20.06.2020: L’ONU celebra per la ventesima volta la Giornata Mondiale del Rifugiato
Di Riccardo Manrico Rampado
Se da un lato è certamente importante e doveroso portare all’attenzione generale le sofferenze e le criticità che patiscono milioni di uomini al mondo a causa di carestie, guerre e conflitti armati da un lato è però doveroso riflettere sull’ambiguità delle volontà politiche mondiali che concretamente non favoriscono il reperimento di idonee soluzioni.
Vorrei oggi approfondire un particolare aspetto di questa complessa tematica: il soccorso in mare; questione di cui troppo spesso se ne fa un uso politico di parte perdendo di vista l’urgente necessità di dare aiuto concreto e favorire soluzioni strutturali prospettiche.
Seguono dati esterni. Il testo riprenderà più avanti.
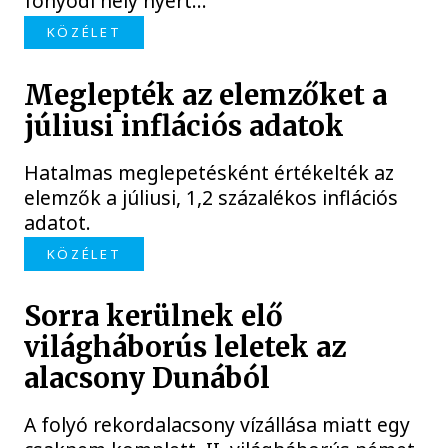
fonyódi hely nyert...
KÖZÉLET
Meglepték az elemzőket a
júliusi inflációs adatok
Hatalmas meglepetésként értékelték az
elemzők a júliusi, 1,2 százalékos inflációs
adatot.
KÖZÉLET
Sorra kerülnek elő
világháborús leletek az
alacsony Dunából
A folyó rekordalacsony vízállása miatt egy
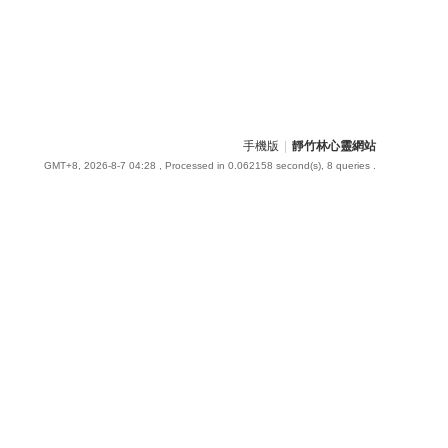
手機版
|
靜竹林心靈網站
GMT+8, 2026-8-7 04:28
, Processed in 0.062158 second(s), 8 queries .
Conoscerne le fondamenta normative e regolatorie della questione non solo ci aiuta a comprenderne il contesto generale ma ci aiuta ad individuare negligenze e responsabilità, fatto salvo distinguere sempre ed apprezzare chi opera correttamente nell’alveo del proprio mandato istituzionale.
Le attività S.A.R. (Search and Rescue) marittime, data la loro intrinseca importanza, la pluralità dei soggetti coinvolti e la complessità degli interessi in campo, sono regolate da norme di diritto nazionali, europee ed internazionali.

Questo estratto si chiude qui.